### Problem
Give the count of lines in the entries that include "ochotna", and write nothing besides it.

### Entries provided
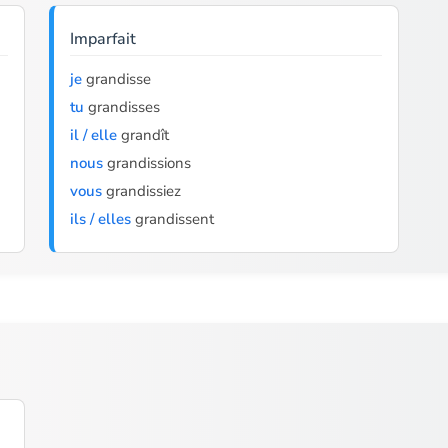
Imparfait
je
grandisse
tu
grandisses
il / elle
grandît
nous
grandissions
vous
grandissiez
ils / elles
grandissent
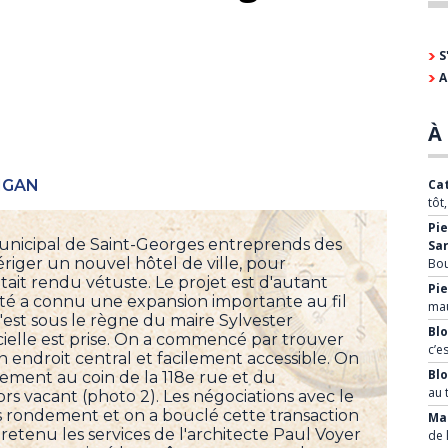
S
A
À 
IGAN
Cat
tôt
Pie
municipal de Saint-Georges entreprends des
Sa
d'ériger un nouvel hôtel de ville, pour
Bo
tait rendu vétuste. Le projet est d'autant
Pie
ité a connu une expansion importante au fil
mau
est sous le règne du maire Sylvester
Blo
ielle est prise. On a commencé par trouver
c’e
 un endroit central et facilement accessible. On
Bl
ment au coin de la 118e rue et du
au 
ors vacant (photo 2). Les négociations avec le
s rondement et on a bouclé cette transaction
Mar
 retenu les services de l'architecte Paul Voyer
de 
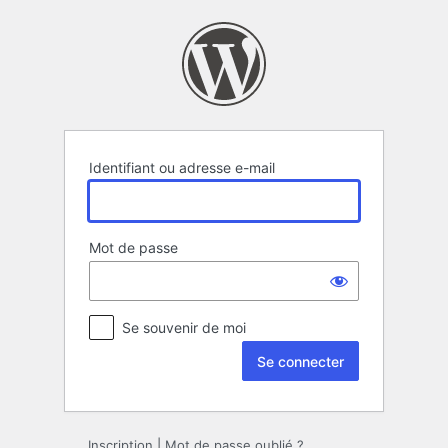
Se
connecter
Identifiant ou adresse e-mail
Mot de passe
Se souvenir de moi
Inscription
|
Mot de passe oublié ?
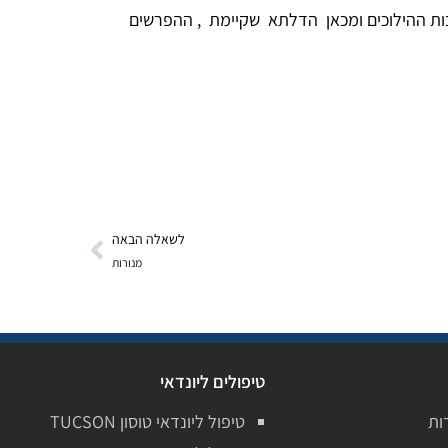
ות ההילוכים ומכאן הדלתא שקיימת , ההפרשים
לשאלה הבאה
מנורות
טיפולים ליונדאי
ות
טיפול ליונדאי טוסון TUCSON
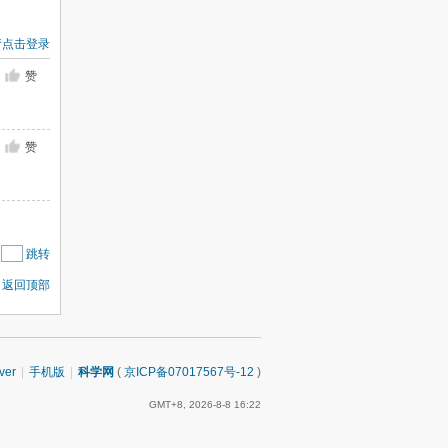
请点击登录
赞
赞
|
跳转
返回顶部
ver
|
手机版
|
科学网
(
京ICP备07017567号-12
)
GMT+8, 2026-8-8 16:22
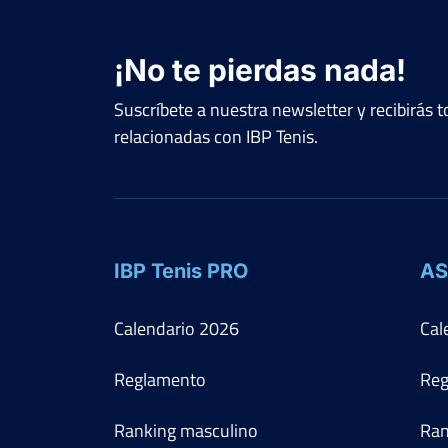
¡No te pierdas nada!
Suscríbete a nuestra newsletter y recibirás
relacionadas con IBP Tenis.
IBP Tenis PRO
AS
Calendario
2026
Cal
Reglamento
Reg
Ranking masculino
Ran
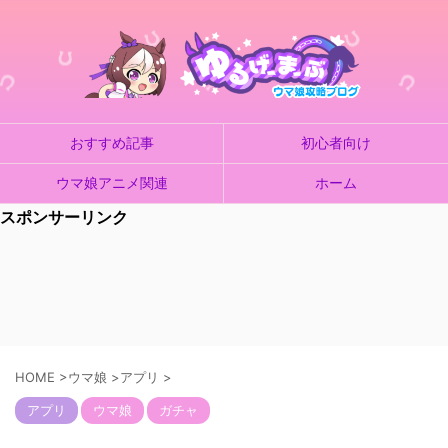
おすすめ記事
初心者向け
ウマ娘アニメ関連
ホーム
スポンサーリンク
HOME
>
ウマ娘
>
アプリ
>
アプリ
ウマ娘
ガチャ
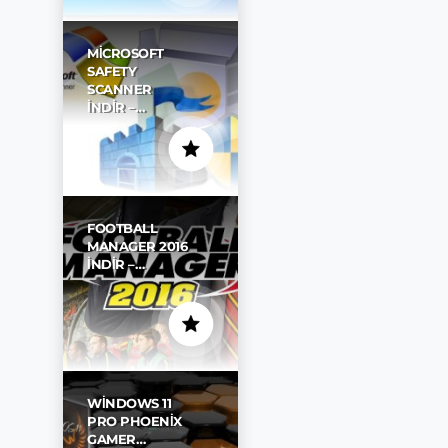
MICROSOFT
SAFETY
SCANNER
İNDIR –…
FOOTBALL
MANAGER 2016
İNDIR –…
WINDOWS 11
PRO PHOENIX
GAMER…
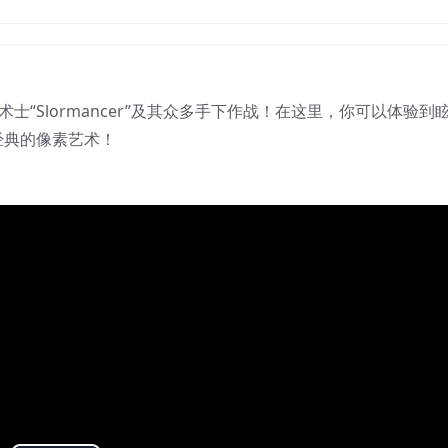
士“Slormancer”及其众多手下作战！在这里，你可以体验到
经典的像素艺术！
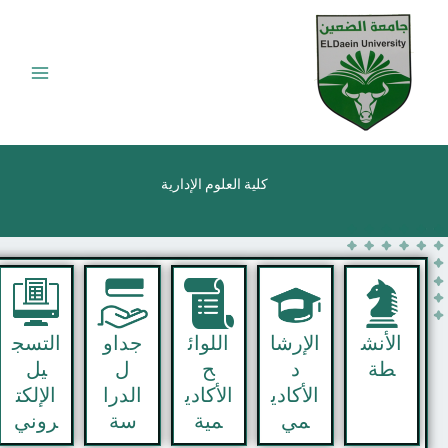
كلية العلوم الإدارية
لأنش
الإرشا
اللوائ
جداو
التسج
طة
د
ح
ل
يل
الأكادي
الأكادي
الدرا
الإلكت
مي
مية
سة
روني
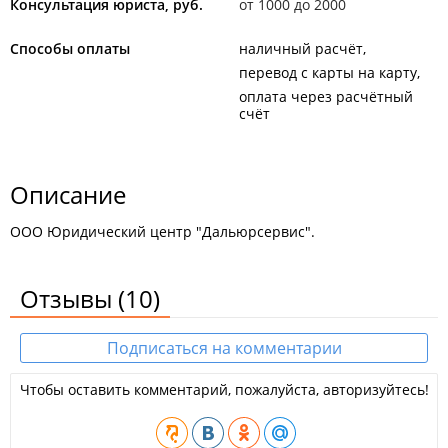
Консультация юриста, руб.
от 1000 до 2000
Способы оплаты
наличный расчёт
перевод с карты на карту
оплата через расчётный
счёт
Описание
ООО Юридический центр "Дальюрсервис".
Отзывы
(10)
Подписаться на комментарии
Чтобы оставить комментарий, пожалуйста, авторизуйтесь!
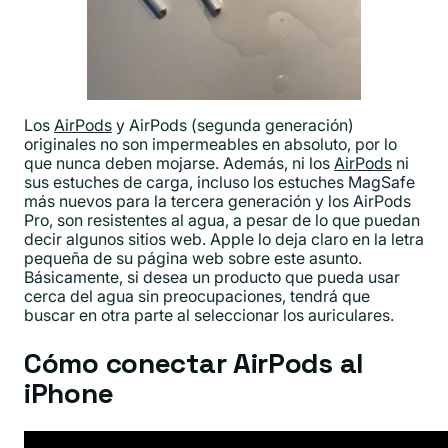
Los
AirPods
y AirPods (segunda generación)
originales no son impermeables en absoluto, por lo
que nunca deben mojarse. Además, ni los
AirPods
ni
sus estuches de carga, incluso los estuches MagSafe
más nuevos para la tercera generación y los AirPods
Pro, son resistentes al agua, a pesar de lo que puedan
decir algunos sitios web. Apple lo deja claro en la letra
pequeña de su página web sobre este asunto.
Básicamente, si desea un producto que pueda usar
cerca del agua sin preocupaciones, tendrá que
buscar en otra parte al seleccionar los auriculares.
Cómo conectar AirPods al
iPhone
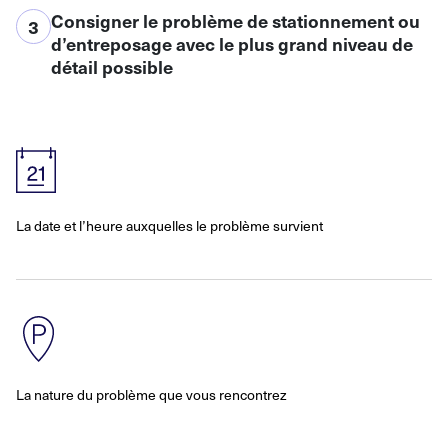
Consigner le problème de stationnement ou
3
d’entreposage avec le plus grand niveau de
détail possible
La date et l’heure auxquelles le problème survient
La nature du problème que vous rencontrez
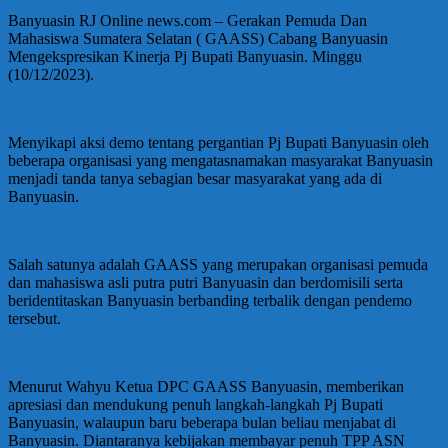
Banyuasin RJ Online news.com – Gerakan Pemuda Dan
Mahasiswa Sumatera Selatan ( GAASS) Cabang Banyuasin
Mengekspresikan Kinerja Pj Bupati Banyuasin. Minggu
(10/12/2023).
Menyikapi aksi demo tentang pergantian Pj Bupati Banyuasin oleh
beberapa organisasi yang mengatasnamakan masyarakat Banyuasin
menjadi tanda tanya sebagian besar masyarakat yang ada di
Banyuasin.
Salah satunya adalah GAASS yang merupakan organisasi pemuda
dan mahasiswa asli putra putri Banyuasin dan berdomisili serta
beridentitaskan Banyuasin berbanding terbalik dengan pendemo
tersebut.
Menurut Wahyu Ketua DPC GAASS Banyuasin, memberikan
apresiasi dan mendukung penuh langkah-langkah Pj Bupati
Banyuasin, walaupun baru beberapa bulan beliau menjabat di
Banyuasin. Diantaranya kebijakan membayar penuh TPP ASN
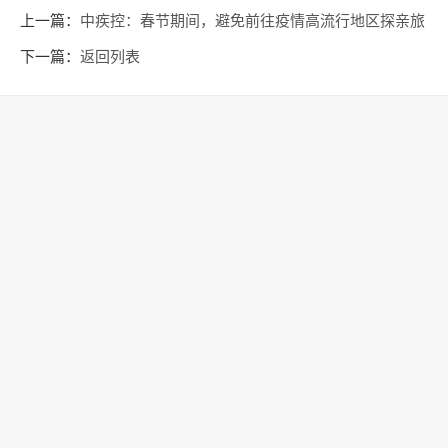
上一篇：
中疾控：春节期间，避免前往疫情高流行地区探亲旅
游
下一篇：
返回列表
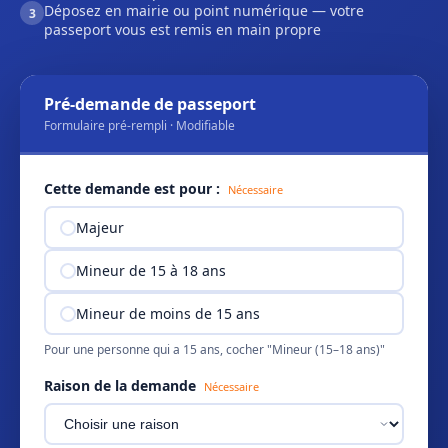
Déposez en mairie ou point numérique — votre
3
passeport vous est remis en main propre
Pré-demande de passeport
Formulaire pré-rempli · Modifiable
Cette demande est pour :
Nécessaire
Majeur
Mineur de 15 à 18 ans
Mineur de moins de 15 ans
Pour une personne qui a 15 ans, cocher "Mineur (15–18 ans)"
Raison de la demande
Nécessaire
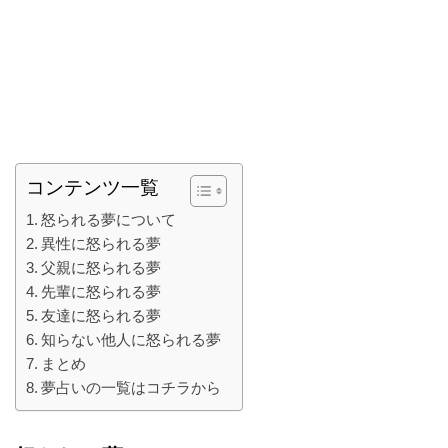
コンテンツ一覧
怒られる夢について
異性に怒られる夢
父親に怒られる夢
先輩に怒られる夢
友達に怒られる夢
知らない他人に怒られる夢
まとめ
夢占いの一覧はコチラから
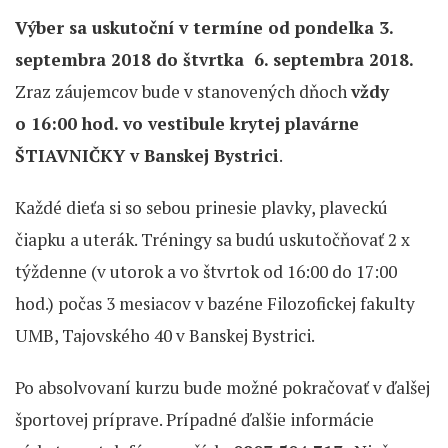
Výber sa uskutoční v termíne od pondelka 3.
septembra 2018 do štvrtka 6. septembra 2018.
Zraz záujemcov bude v stanovených dňoch
vždy
o 16:00 hod. vo vestibule krytej plavárne
ŠTIAVNIČKY v Banskej Bystrici
.
Každé dieťa si so sebou prinesie plavky, plaveckú
čiapku a uterák. Tréningy sa budú uskutočňovať 2 x
týždenne (v utorok a vo štvrtok od 16:00 do 17:00
hod.) počas 3 mesiacov v bazéne Filozofickej fakulty
UMB, Tajovského 40 v Banskej Bystrici.
Po absolvovaní kurzu bude možné pokračovať v ďalšej
športovej príprave. Prípadné ďalšie informácie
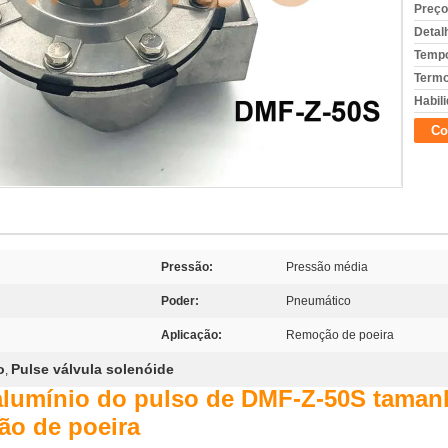
Preço
Detal
Tempo
Termo
Habili
Co
Pressão:
Pressão média
Poder:
Pneumático
Aplicação:
Remoção de poeira
o
Pulse válvula solenóide
,
alumínio do pulso de DMF-Z-50S taman
ão de poeira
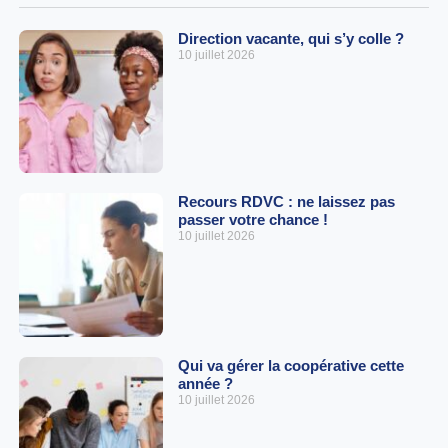
Direction vacante, qui s’y colle ?
10 juillet 2026
Recours RDVC : ne laissez pas
passer votre chance !
10 juillet 2026
Qui va gérer la coopérative cette
année ?
10 juillet 2026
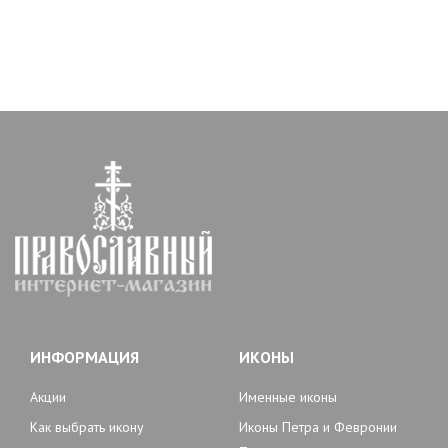
ИНФОРМАЦИЯ
ИКОНЫ
Акции
Именные иконы
Как выбрать икону
Иконы Петра и Февронии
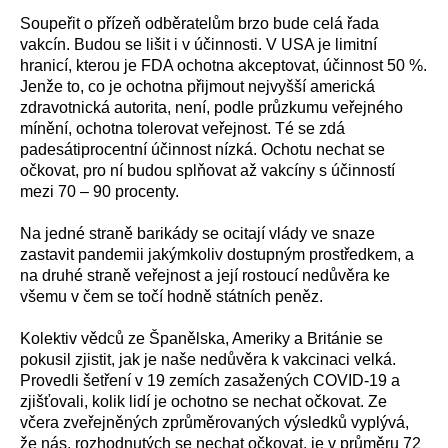
Soupeřit o přízeň odběratelům brzo bude celá řada
vakcín. Budou se lišit i v účinnosti. V USA je limitní
hranicí, kterou je FDA ochotna akceptovat, účinnost 50 %.
Jenže to, co je ochotna přijmout nejvyšší americká
zdravotnická autorita, není, podle průzkumu veřejného
mínění, ochotna tolerovat veřejnost. Té se zdá
padesátiprocentní účinnost nízká. Ochotu nechat se
očkovat, pro ní budou splňovat až vakcíny s účinností
mezi 70 – 90 procenty.
Na jedné straně
barikády se ocitají
vlády
ve snaze
zastavi
t pandem
i
i
jakýmkoliv dostupným prostředkem,
a
na druhé straně v
eřejnost
a její rostoucí nedůvěra ke
všemu v čem se
točí hodně státních peněz.
Kolektiv vědců ze Španělska, Ameriky a Británie se
pokusil
zjisti
t
, jak je
naše
nedůvěra
k vakcinaci
velká.
Provedli šetření v 19 zemích zasažených
COVID-19
a
zjišťovali, kolik lidí je ochotno se nechat očkovat.
Ze
včera zveřejněných
zprůměrovaných
výsled
ků
vyplývá,
že nás,
rozhodnutých
se
nechat očkovat, je
v průměru
72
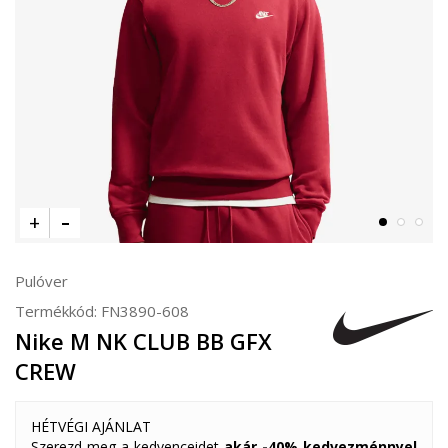
Pulóver
Termékkód:
FN3890-608
Nike M NK CLUB BB GFX
CREW
HÉTVÉGI AJÁNLAT
Szerezd meg a kedvenceidet
akár -40% kedvezménnyel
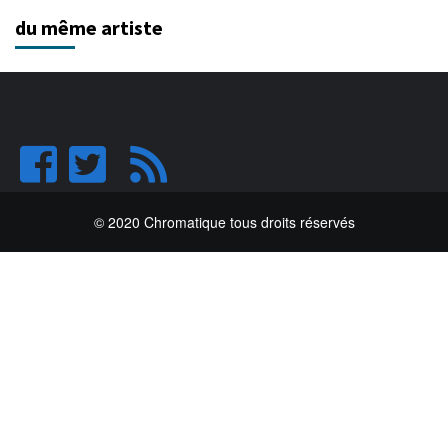
du même artiste
© 2020 Chromatique tous droits réservés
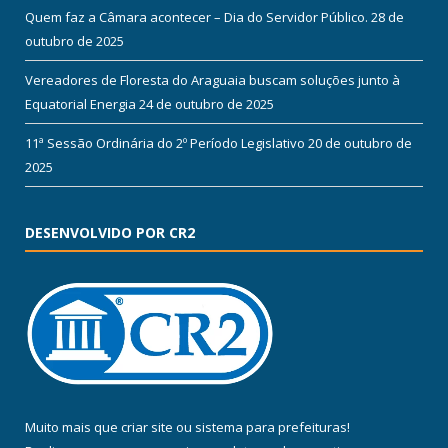
Quem faz a Câmara acontecer – Dia do Servidor Público.
28 de
outubro de 2025
Vereadores de Floresta do Araguaia buscam soluções junto à
Equatorial Energia
24 de outubro de 2025
11ª Sessão Ordinária do 2º Período Legislativo
20 de outubro de
2025
DESENVOLVIDO POR CR2
Muito mais que
criar site
ou
sistema para prefeituras
!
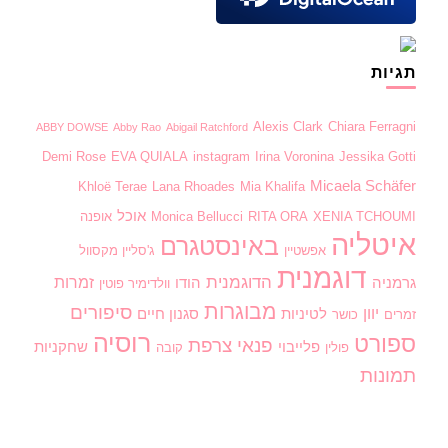
תגיות
Alexis Clark
Chiara Ferragni
ABBY DOWSE
Abby Rao
Abigail Ratchford
Demi Rose
EVA QUIALA
instagram
Irina Voronina
Jessika Gotti
Micaela Schäfer
Khloë Terae
Lana Rhoades
Mia Khalifa
אוכל
XENIA TCHOUMI
RITA ORA
Monica Bellucci
אופנה
איטליה
באינסטגרם
אפשטיין
ג'סליין מקסוול
דוגמנית
הדוגמנית
זמרות
גרמניה
הודו
וולדימיר פוטין
מבוגרות
סיפורים
יוון
לטיניות
סגנון חיים
זמרים
כושר
רוסיה
ספורט
פנאי
צרפת
פלייבוי
שחקניות
פולין
קובה
תמונות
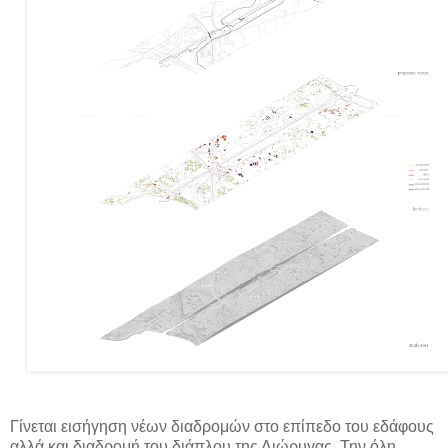
Γίνεται εισήγηση νέων διαδρομών στο επίπεδο του εδάφους
αλλά και διαδρομή του διάπλου της Διώρυγας. Την όλη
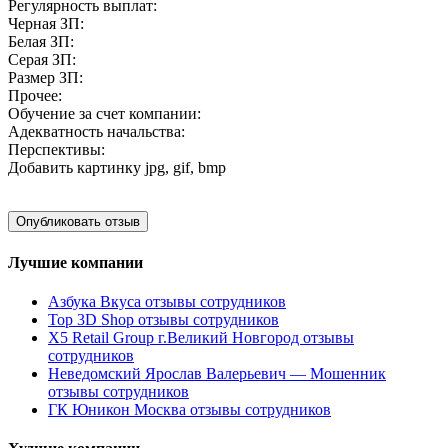
Регулярность выплат:
Черная ЗП:
Белая ЗП:
Серая ЗП:
Размер ЗП:
Прочее:
Обучение за счет компании:
Адекватность начальства:
Перспективы:
Добавить картинку
jpg, gif, bmp
Лучшие компании
Азбука Вкуса отзывы сотрудников
Top 3D Shop отзывы сотрудников
X5 Retail Group г.Великий Новгород отзывы
сотрудников
Неведомский Ярослав Валерьевич — Мошенник
отзывы сотрудников
ГК Юникон Москва отзывы сотрудников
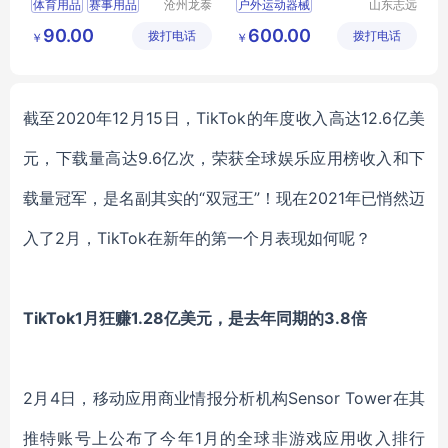
体育用品
赛事用品
沧州龙泰
户外运动器械
山东志远
体育器材
教学设备
体育垫子
比赛用品
健身器材
健身路径
90.00
600.00
拨打电话
有限公司
拨打电话
有限公司
￥
￥
垫子作用
截至
2020年12月15日，
TikTok
的年度收入高达
12.6亿美
元，下载量高达9.6亿次，荣获全球娱乐应用榜收入和下
载量冠军，是名副其实的“双冠王”！现在2021年已悄然迈
入了2月，
TikTok
在新年的第一个月表现如何呢？
TikTok
1月狂赚1.28亿美元，是去年同期的3.8倍
2月4日，移动应用商业情报分析机构
Sensor Tower
在其
推特账号上公布了今年
1月的全球非游戏应用收入排行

### Expected output
3